_Exercise description_:
Search the data for the word "care" and copy each line that has it.

Dataset excerpts
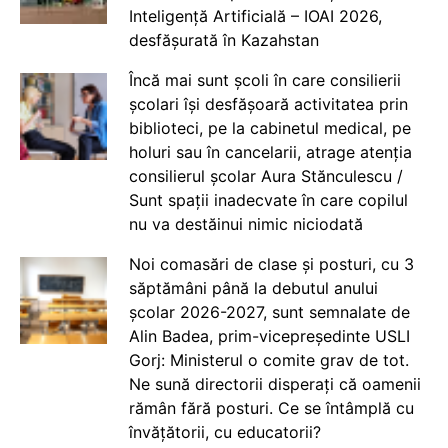
Inteligență Artificială – IOAI 2026,
desfășurată în Kazahstan
Încă mai sunt școli în care consilierii
școlari își desfășoară activitatea prin
biblioteci, pe la cabinetul medical, pe
holuri sau în cancelarii, atrage atenția
consilierul școlar Aura Stănculescu /
Sunt spații inadecvate în care copilul
nu va destăinui nimic niciodată
Noi comasări de clase și posturi, cu 3
săptămâni până la debutul anului
școlar 2026-2027, sunt semnalate de
Alin Badea, prim-vicepreședinte USLI
Gorj: Ministerul o comite grav de tot.
Ne sună directorii disperați că oamenii
rămân fără posturi. Ce se întâmplă cu
învățătorii, cu educatorii?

_Completed exercise_:
Încă mai sunt școli în care consilierii
Sunt spații inadecvate în care copilul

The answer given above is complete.